JOEL BLANK

Rockets problems are far bigger than Carmelo Anthony

The Rockets have bigger problems than this guy. Thearon W. Henderson/Getty Images

Everyone wants to blame Carmelo Anthony for all that ails Houston's favorite basketball team. It's the easy way out, the fastest way to point fingers. The average fan and all the outsiders can say the aquisition of Melo is the reason the team is below .500 and can't seem to score 100 points anymore.  The truth is, the problems are way deeper than that and are spread far and wide accross a team and roster that is light years away from the squad that should have been in the Finals a season ago.

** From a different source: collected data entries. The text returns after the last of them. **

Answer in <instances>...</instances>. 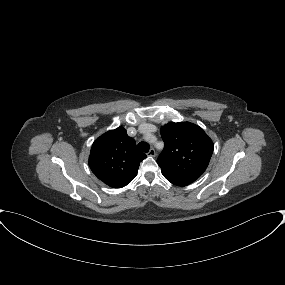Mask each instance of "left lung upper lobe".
I'll use <instances>...</instances> for the list:
<instances>
[{
    "mask_svg": "<svg viewBox=\"0 0 285 285\" xmlns=\"http://www.w3.org/2000/svg\"><path fill=\"white\" fill-rule=\"evenodd\" d=\"M165 148L157 159L163 173L199 178L213 153V142L190 122L168 123L161 128Z\"/></svg>",
    "mask_w": 285,
    "mask_h": 285,
    "instance_id": "left-lung-upper-lobe-1",
    "label": "left lung upper lobe"
}]
</instances>
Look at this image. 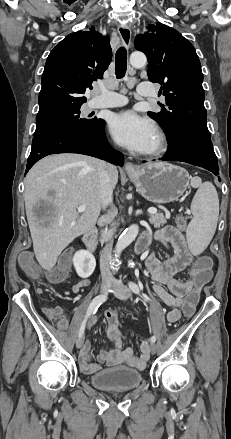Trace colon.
Listing matches in <instances>:
<instances>
[{
    "mask_svg": "<svg viewBox=\"0 0 231 439\" xmlns=\"http://www.w3.org/2000/svg\"><path fill=\"white\" fill-rule=\"evenodd\" d=\"M177 226L180 229H185L187 220L185 217L177 219ZM70 251L65 252L58 263L48 271L47 279L51 283H61L66 280L71 268ZM212 259L209 256H200L196 258L191 269V279L194 282V287L189 289L184 294L180 311L185 320L190 321L196 315V306L199 296L205 291V287L210 285L213 280L212 274ZM20 265L22 269L32 277H39L41 272L38 268L33 256L29 253H24L20 256Z\"/></svg>",
    "mask_w": 231,
    "mask_h": 439,
    "instance_id": "obj_1",
    "label": "colon"
}]
</instances>
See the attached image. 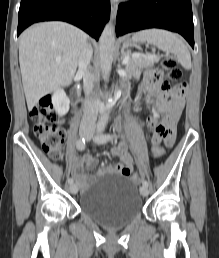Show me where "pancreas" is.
<instances>
[{
    "mask_svg": "<svg viewBox=\"0 0 219 258\" xmlns=\"http://www.w3.org/2000/svg\"><path fill=\"white\" fill-rule=\"evenodd\" d=\"M127 55L129 56V62L126 64L125 70L129 77H139L144 68L152 67L154 63L159 61L158 57L145 59L131 57L130 54Z\"/></svg>",
    "mask_w": 219,
    "mask_h": 258,
    "instance_id": "1",
    "label": "pancreas"
}]
</instances>
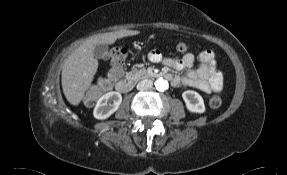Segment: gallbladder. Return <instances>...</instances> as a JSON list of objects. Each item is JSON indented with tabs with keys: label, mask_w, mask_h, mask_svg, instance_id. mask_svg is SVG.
Masks as SVG:
<instances>
[{
	"label": "gallbladder",
	"mask_w": 287,
	"mask_h": 175,
	"mask_svg": "<svg viewBox=\"0 0 287 175\" xmlns=\"http://www.w3.org/2000/svg\"><path fill=\"white\" fill-rule=\"evenodd\" d=\"M105 51H106V48H105L104 46L98 45V46L95 48V57H96V58H101V57H103Z\"/></svg>",
	"instance_id": "bac80fb5"
}]
</instances>
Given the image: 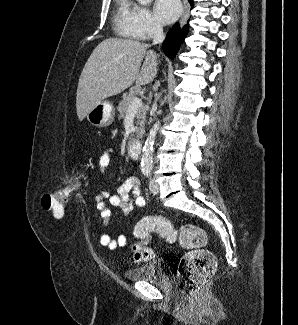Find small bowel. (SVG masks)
Segmentation results:
<instances>
[{
    "mask_svg": "<svg viewBox=\"0 0 298 325\" xmlns=\"http://www.w3.org/2000/svg\"><path fill=\"white\" fill-rule=\"evenodd\" d=\"M113 153L114 149L108 147L99 157L98 162L102 176L106 175V170L111 163ZM106 201H109L111 207L120 208L127 216L132 215L134 211L141 209L145 205V199L141 195L139 182L133 176L123 182L117 194H111L109 191L103 190L96 195L95 206L105 224L108 223L111 216V210ZM100 244L114 250L118 247H124L127 244V237L121 234L114 239L105 233L100 237Z\"/></svg>",
    "mask_w": 298,
    "mask_h": 325,
    "instance_id": "1",
    "label": "small bowel"
}]
</instances>
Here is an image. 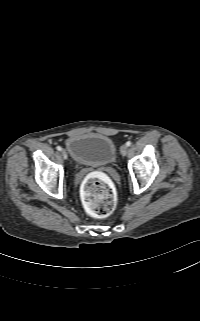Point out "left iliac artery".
Returning <instances> with one entry per match:
<instances>
[{"instance_id": "obj_1", "label": "left iliac artery", "mask_w": 200, "mask_h": 321, "mask_svg": "<svg viewBox=\"0 0 200 321\" xmlns=\"http://www.w3.org/2000/svg\"><path fill=\"white\" fill-rule=\"evenodd\" d=\"M131 144H132L131 141H127V142H126V145H127V146H131Z\"/></svg>"}]
</instances>
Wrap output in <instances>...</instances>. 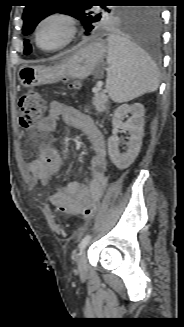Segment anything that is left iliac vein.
Masks as SVG:
<instances>
[{
    "mask_svg": "<svg viewBox=\"0 0 184 327\" xmlns=\"http://www.w3.org/2000/svg\"><path fill=\"white\" fill-rule=\"evenodd\" d=\"M78 271L80 276L84 277L87 274V259H86V253L85 251L81 252L79 258H78Z\"/></svg>",
    "mask_w": 184,
    "mask_h": 327,
    "instance_id": "4c4485c4",
    "label": "left iliac vein"
}]
</instances>
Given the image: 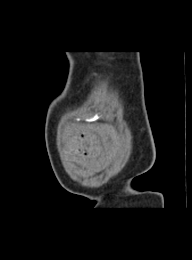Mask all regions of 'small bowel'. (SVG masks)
I'll use <instances>...</instances> for the list:
<instances>
[{"mask_svg": "<svg viewBox=\"0 0 192 260\" xmlns=\"http://www.w3.org/2000/svg\"><path fill=\"white\" fill-rule=\"evenodd\" d=\"M75 150L82 160H88L99 152V143L94 135L84 129H78L74 135Z\"/></svg>", "mask_w": 192, "mask_h": 260, "instance_id": "c3829d8e", "label": "small bowel"}]
</instances>
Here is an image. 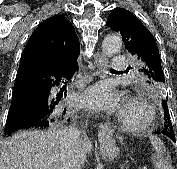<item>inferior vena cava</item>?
I'll return each mask as SVG.
<instances>
[{"mask_svg": "<svg viewBox=\"0 0 177 169\" xmlns=\"http://www.w3.org/2000/svg\"><path fill=\"white\" fill-rule=\"evenodd\" d=\"M81 132L76 128H65L60 132V169H81L79 160Z\"/></svg>", "mask_w": 177, "mask_h": 169, "instance_id": "inferior-vena-cava-1", "label": "inferior vena cava"}]
</instances>
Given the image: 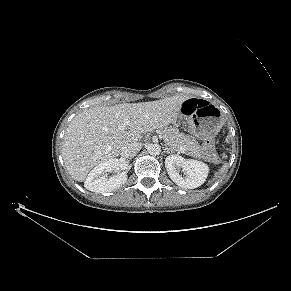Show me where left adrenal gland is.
<instances>
[{
	"label": "left adrenal gland",
	"mask_w": 291,
	"mask_h": 291,
	"mask_svg": "<svg viewBox=\"0 0 291 291\" xmlns=\"http://www.w3.org/2000/svg\"><path fill=\"white\" fill-rule=\"evenodd\" d=\"M164 151L166 152V153H174V150L173 149H171V148H169V147H167L166 145H165V148H164Z\"/></svg>",
	"instance_id": "1"
}]
</instances>
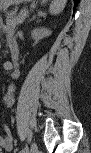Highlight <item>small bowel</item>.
I'll use <instances>...</instances> for the list:
<instances>
[{"label":"small bowel","mask_w":91,"mask_h":153,"mask_svg":"<svg viewBox=\"0 0 91 153\" xmlns=\"http://www.w3.org/2000/svg\"><path fill=\"white\" fill-rule=\"evenodd\" d=\"M10 76H14V71H10ZM14 86L8 85L7 93L4 96L3 102L6 107H10L13 103ZM0 145L3 149L10 151L13 148V139L8 127L4 128L3 136L0 138Z\"/></svg>","instance_id":"1"}]
</instances>
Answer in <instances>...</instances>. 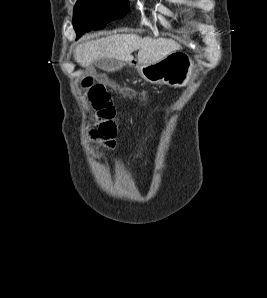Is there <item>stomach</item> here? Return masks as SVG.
I'll return each instance as SVG.
<instances>
[{
  "label": "stomach",
  "mask_w": 267,
  "mask_h": 298,
  "mask_svg": "<svg viewBox=\"0 0 267 298\" xmlns=\"http://www.w3.org/2000/svg\"><path fill=\"white\" fill-rule=\"evenodd\" d=\"M141 77L152 84H166L171 87L186 86L193 73L190 57L182 52H173L153 64L139 62L137 66Z\"/></svg>",
  "instance_id": "obj_1"
}]
</instances>
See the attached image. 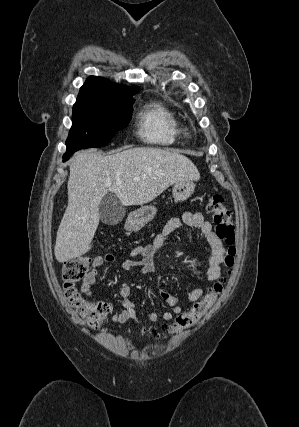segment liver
Segmentation results:
<instances>
[{"mask_svg": "<svg viewBox=\"0 0 299 427\" xmlns=\"http://www.w3.org/2000/svg\"><path fill=\"white\" fill-rule=\"evenodd\" d=\"M199 178L197 167L179 152L140 147L109 156L96 150L75 153L67 183L68 206L54 247L56 260L64 263L91 249L99 225V204L108 192L123 206L142 205L176 182ZM107 181L110 186L105 185Z\"/></svg>", "mask_w": 299, "mask_h": 427, "instance_id": "liver-1", "label": "liver"}]
</instances>
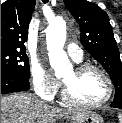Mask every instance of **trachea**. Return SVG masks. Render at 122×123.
Listing matches in <instances>:
<instances>
[{"label":"trachea","instance_id":"trachea-1","mask_svg":"<svg viewBox=\"0 0 122 123\" xmlns=\"http://www.w3.org/2000/svg\"><path fill=\"white\" fill-rule=\"evenodd\" d=\"M43 2H44V3H47V2H48V0H43Z\"/></svg>","mask_w":122,"mask_h":123}]
</instances>
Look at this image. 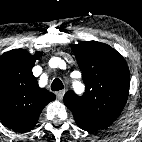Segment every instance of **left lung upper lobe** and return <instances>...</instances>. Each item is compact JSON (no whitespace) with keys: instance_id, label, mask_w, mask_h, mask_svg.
<instances>
[{"instance_id":"5c2ea615","label":"left lung upper lobe","mask_w":142,"mask_h":142,"mask_svg":"<svg viewBox=\"0 0 142 142\" xmlns=\"http://www.w3.org/2000/svg\"><path fill=\"white\" fill-rule=\"evenodd\" d=\"M82 71L86 91H68L64 104L77 125L88 132L110 126L120 115L129 93L130 73L124 58L112 47L97 41L71 46Z\"/></svg>"}]
</instances>
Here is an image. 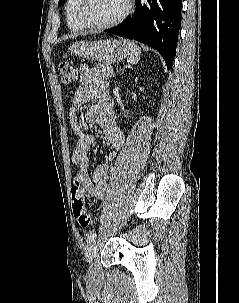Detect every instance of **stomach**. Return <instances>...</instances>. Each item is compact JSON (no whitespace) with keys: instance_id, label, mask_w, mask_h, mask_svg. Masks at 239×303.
<instances>
[{"instance_id":"stomach-1","label":"stomach","mask_w":239,"mask_h":303,"mask_svg":"<svg viewBox=\"0 0 239 303\" xmlns=\"http://www.w3.org/2000/svg\"><path fill=\"white\" fill-rule=\"evenodd\" d=\"M70 50L78 57L97 60L105 64L115 63L128 55L125 44L115 39L79 41L73 44Z\"/></svg>"}]
</instances>
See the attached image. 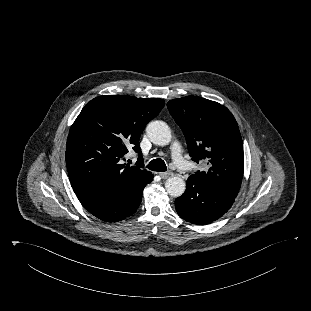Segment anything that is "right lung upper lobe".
<instances>
[{
  "mask_svg": "<svg viewBox=\"0 0 311 311\" xmlns=\"http://www.w3.org/2000/svg\"><path fill=\"white\" fill-rule=\"evenodd\" d=\"M159 98L96 97L88 102L71 126L66 144V166L76 194L129 197L153 177L143 169L139 137L164 107ZM132 148L136 166L123 164Z\"/></svg>",
  "mask_w": 311,
  "mask_h": 311,
  "instance_id": "obj_1",
  "label": "right lung upper lobe"
}]
</instances>
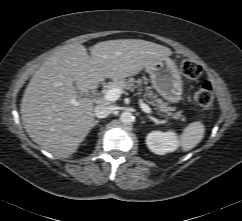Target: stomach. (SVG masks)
I'll return each mask as SVG.
<instances>
[{
  "label": "stomach",
  "mask_w": 242,
  "mask_h": 221,
  "mask_svg": "<svg viewBox=\"0 0 242 221\" xmlns=\"http://www.w3.org/2000/svg\"><path fill=\"white\" fill-rule=\"evenodd\" d=\"M152 87L167 101L178 103L183 95V83L176 63L165 58L147 69Z\"/></svg>",
  "instance_id": "0dacf381"
}]
</instances>
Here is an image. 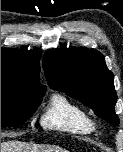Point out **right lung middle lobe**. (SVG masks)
Listing matches in <instances>:
<instances>
[{
  "instance_id": "right-lung-middle-lobe-1",
  "label": "right lung middle lobe",
  "mask_w": 123,
  "mask_h": 152,
  "mask_svg": "<svg viewBox=\"0 0 123 152\" xmlns=\"http://www.w3.org/2000/svg\"><path fill=\"white\" fill-rule=\"evenodd\" d=\"M44 93L1 80V126L24 123L40 105Z\"/></svg>"
}]
</instances>
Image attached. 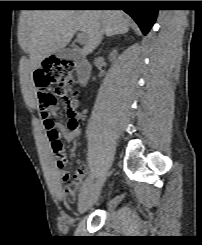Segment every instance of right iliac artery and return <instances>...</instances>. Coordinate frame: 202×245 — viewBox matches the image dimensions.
Here are the masks:
<instances>
[{
  "instance_id": "obj_1",
  "label": "right iliac artery",
  "mask_w": 202,
  "mask_h": 245,
  "mask_svg": "<svg viewBox=\"0 0 202 245\" xmlns=\"http://www.w3.org/2000/svg\"><path fill=\"white\" fill-rule=\"evenodd\" d=\"M93 179H94L93 176H89V177L86 178V180L82 184L81 193L80 194H82L85 190H87L91 186V184L93 182Z\"/></svg>"
}]
</instances>
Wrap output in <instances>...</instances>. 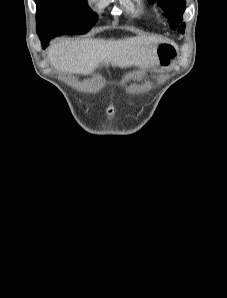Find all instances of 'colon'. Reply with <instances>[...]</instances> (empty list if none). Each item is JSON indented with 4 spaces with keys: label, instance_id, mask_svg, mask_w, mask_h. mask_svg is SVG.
<instances>
[{
    "label": "colon",
    "instance_id": "1",
    "mask_svg": "<svg viewBox=\"0 0 227 298\" xmlns=\"http://www.w3.org/2000/svg\"><path fill=\"white\" fill-rule=\"evenodd\" d=\"M175 54V49L170 44H161L158 48V56L162 65H167Z\"/></svg>",
    "mask_w": 227,
    "mask_h": 298
}]
</instances>
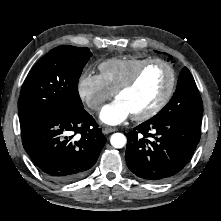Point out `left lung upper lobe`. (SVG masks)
Listing matches in <instances>:
<instances>
[{"mask_svg": "<svg viewBox=\"0 0 221 221\" xmlns=\"http://www.w3.org/2000/svg\"><path fill=\"white\" fill-rule=\"evenodd\" d=\"M176 115L201 126L203 104L196 83L184 67L179 75L177 89L169 103L159 112Z\"/></svg>", "mask_w": 221, "mask_h": 221, "instance_id": "left-lung-upper-lobe-1", "label": "left lung upper lobe"}]
</instances>
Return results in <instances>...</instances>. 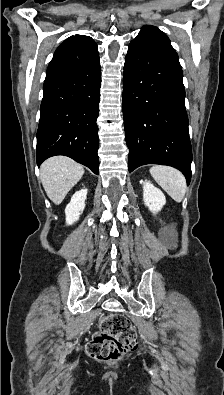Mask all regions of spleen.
I'll return each mask as SVG.
<instances>
[{
	"label": "spleen",
	"mask_w": 224,
	"mask_h": 395,
	"mask_svg": "<svg viewBox=\"0 0 224 395\" xmlns=\"http://www.w3.org/2000/svg\"><path fill=\"white\" fill-rule=\"evenodd\" d=\"M150 173L155 181L176 202H181L186 193V179L184 175L175 168L156 165L151 167Z\"/></svg>",
	"instance_id": "obj_1"
}]
</instances>
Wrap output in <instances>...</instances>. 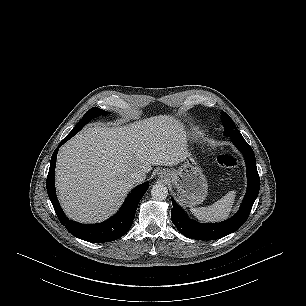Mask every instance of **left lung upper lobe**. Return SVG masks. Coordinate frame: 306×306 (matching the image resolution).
Returning <instances> with one entry per match:
<instances>
[{
	"instance_id": "left-lung-upper-lobe-1",
	"label": "left lung upper lobe",
	"mask_w": 306,
	"mask_h": 306,
	"mask_svg": "<svg viewBox=\"0 0 306 306\" xmlns=\"http://www.w3.org/2000/svg\"><path fill=\"white\" fill-rule=\"evenodd\" d=\"M222 122L225 126V135L231 138H243L233 120L225 112L222 113Z\"/></svg>"
}]
</instances>
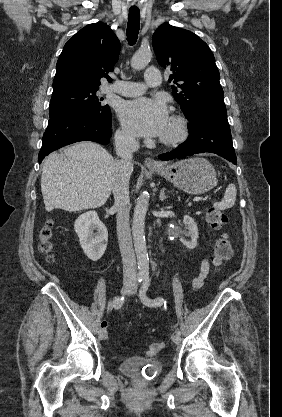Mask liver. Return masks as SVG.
I'll list each match as a JSON object with an SVG mask.
<instances>
[{"label":"liver","mask_w":282,"mask_h":417,"mask_svg":"<svg viewBox=\"0 0 282 417\" xmlns=\"http://www.w3.org/2000/svg\"><path fill=\"white\" fill-rule=\"evenodd\" d=\"M115 160L101 144L76 142L63 154L51 152L41 174L45 209L84 211L98 209L111 194Z\"/></svg>","instance_id":"1"}]
</instances>
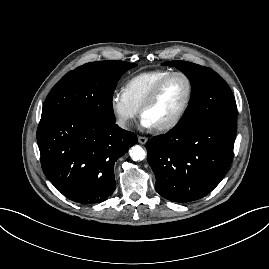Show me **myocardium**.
Segmentation results:
<instances>
[{
    "instance_id": "obj_1",
    "label": "myocardium",
    "mask_w": 269,
    "mask_h": 269,
    "mask_svg": "<svg viewBox=\"0 0 269 269\" xmlns=\"http://www.w3.org/2000/svg\"><path fill=\"white\" fill-rule=\"evenodd\" d=\"M175 76H181L183 77L188 84V95H187V99L185 104L183 105L182 109L179 111V113L170 121H168L167 123L158 125V126H154V129L156 131L159 132H165V131H169L173 128H175L184 118V116L186 115L187 111L190 108L191 102L193 100V95H194V85L193 82L191 80V78L184 72L181 71H175V72H171L168 75H166L164 78H162L152 89V91L150 92V94L148 95V97L145 99V101L143 102V104L141 105L139 112L141 117H143L145 111L147 109H149L154 102L157 100L163 86L166 84V82L171 79L172 77Z\"/></svg>"
}]
</instances>
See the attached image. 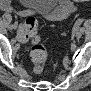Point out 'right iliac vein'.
Instances as JSON below:
<instances>
[{
  "label": "right iliac vein",
  "mask_w": 91,
  "mask_h": 91,
  "mask_svg": "<svg viewBox=\"0 0 91 91\" xmlns=\"http://www.w3.org/2000/svg\"><path fill=\"white\" fill-rule=\"evenodd\" d=\"M12 27H13L14 29H16V28H17V24H14Z\"/></svg>",
  "instance_id": "obj_1"
}]
</instances>
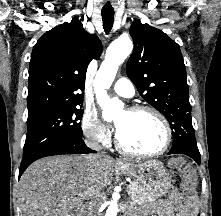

By now you all have read and watched and listened to me vent about how important the losses of Jeff Bzdelk, Trevor Ariza and Luc Mbah a Moute were to this team. The defense has been a disaster through the first ten games and they can't get stops and can't slow down teams when they get on a run. Their two best players have been below their averages at best and have each spent time out of the lineup due to injury and suspenson. The team that was supposed to be able to score with anyone has found it difficult to score 100 points in a game lately. They can't make the most important shot in their offensive system, the 3-ball, and struggle to make free throws and even layups occasionally. Eric Gordon looks like a shell of his 6th man of the year self and has struggled to adjust to his new role with Melo on the roster. The list goes on and on. So, sure, the defense is bad, but there is so much more to this story and a majority of it starts and ends with the General Manager that loves to soak up the accolades but hates to be in the cross hairs of criticism.  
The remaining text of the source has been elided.